In der Umbruchzeit widmeten sich drei Ausstellungen der Alltagskultur der DDR. Mit Erhalten – Zerstören – Verändern“ bewies der Verein schon 1990 große Sensibilität im möglichen Umgang mit Denkmälern der DDR in Ostberlin. Außerhalb von Mittendrin“ stellte 1991 westdeutsche, österreichische und ostdeutsche Positionen wie Angela Hampel, Cornelia Schleime oder Gundula Schulze Eldowy zusammen. Anna Voswinckel hat die Ausstellung nun gemeinsam mit der damaligen Kuratorin Beatrice E. Stammer dokumentiert: Fotografien zeigen Seiten des nur noch antiquarisch erhältlichen Kataloges.
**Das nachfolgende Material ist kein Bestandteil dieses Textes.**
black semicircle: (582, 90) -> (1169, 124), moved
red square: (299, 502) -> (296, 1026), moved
In einem damals realisierten Interviewfilm nehmen die Künstlerinnen alle vorhandenen Zweifel und eine massive Skepsis gegenüber der Wiedervereinigung und ihrem eigenen Ausschluss aus einer „vereinigten“ Kultur vorweg, so Stammer.
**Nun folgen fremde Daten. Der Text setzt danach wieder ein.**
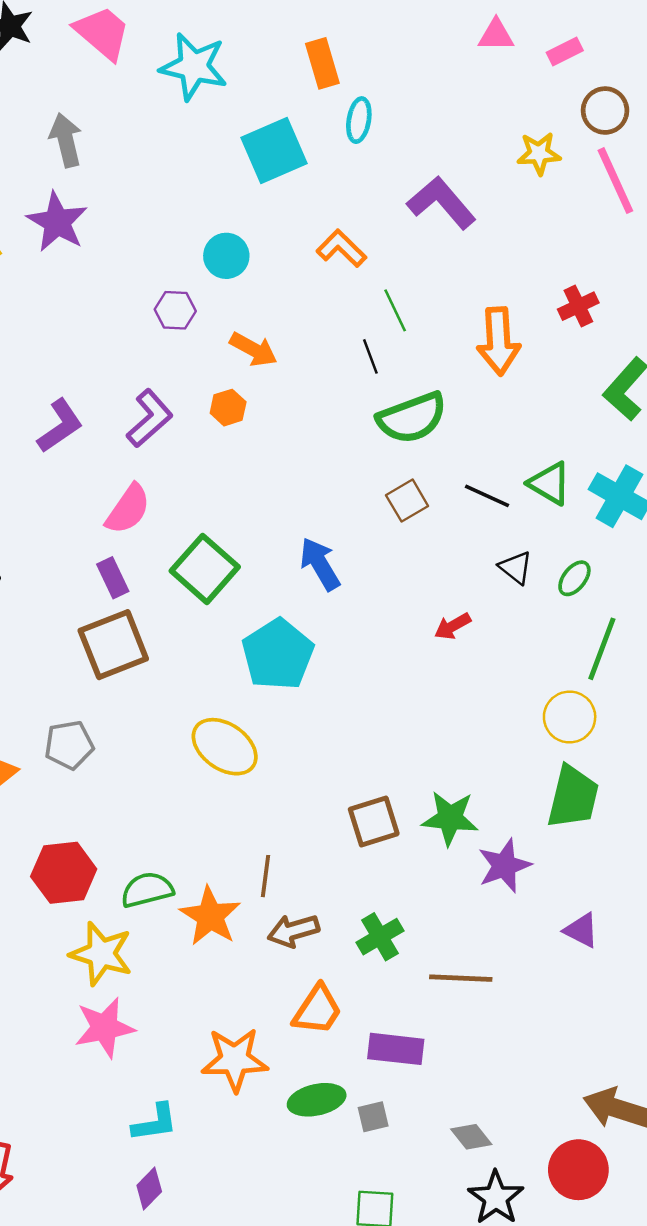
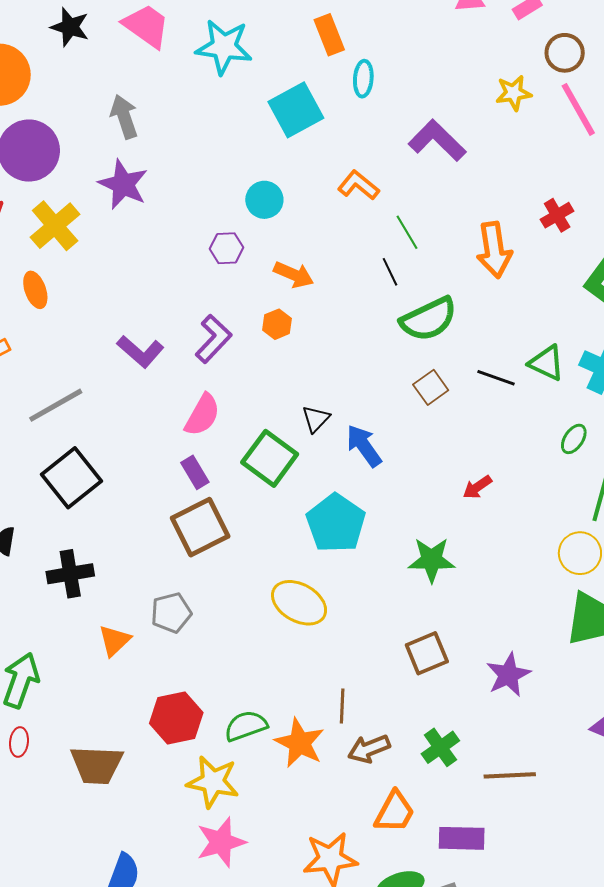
purple L-shape: (60, 426) -> (140, 352), turned 81
black triangle: (516, 568) -> (316, 419), moved, turned 40
green star: (450, 818) -> (432, 560), moved
purple star: (504, 866) -> (508, 675), moved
In der aktuellen Ausstellung geht dieses wichtige Zeitzeugnis auf dem zu kleinen Bildschirm leider unter und wird hoffentlich noch auf dem begleitenden Blog nachwendefallstudien.de zugänglich gemacht, der alle Fallstudien der kommenden Wochen dokumentieren will.

Einige Ausstellungen haben sich in den vergangenen Jahren mit der Nachwendezeit befasst. Die Berliner Fallstudien sind ein weiteres Stück in diesem wichtigen Diskurspuzzle. Insbesondere die letzten beiden Wochen versprechen neue Impulse: „Wessiwerdung“ folgt der These, dass sich der Osten auch in der Kunst möglichst lautlos dem Westen anpassen musste. Viele hätten etwa in ihren Lebensläufen die Nennung der ostdeutschen Herkunft verschwiegen, um nicht mit einem Stempel durchs neue alte Kunstsystem zu laufen.

„Ossiwerdung“ untersucht zum Abschluss die aktuelle Inwertsetzung von Ostbiografien. Elske Rosenfeld arbeitet seit über 15 Jahren zum Thema. Noch vor vier Jahren schien es schwierig, hierfür Fördergelder zu bekommen, jetzt wird sie zum Teil explizit als Ostdeutsche angefragt. „Es passiert jetzt viel, es sind ein paar wirklich gute Bücher rausgekommen und wir sind Teil dieses Prozesses.“ Sie ist gespannt, welche Gespräche und Konflikte die in den Ausstellungsraum transferierte Konfrontation mit ihren Recherchen hervorbringen wird. Es bleibt zu hoffen, dass die 90er hier Vorbild sind und kuratorische Praxis, Impulse und Diskussionen der kommenden Wochen für die Post-Nachwende-Generation archiviert werden.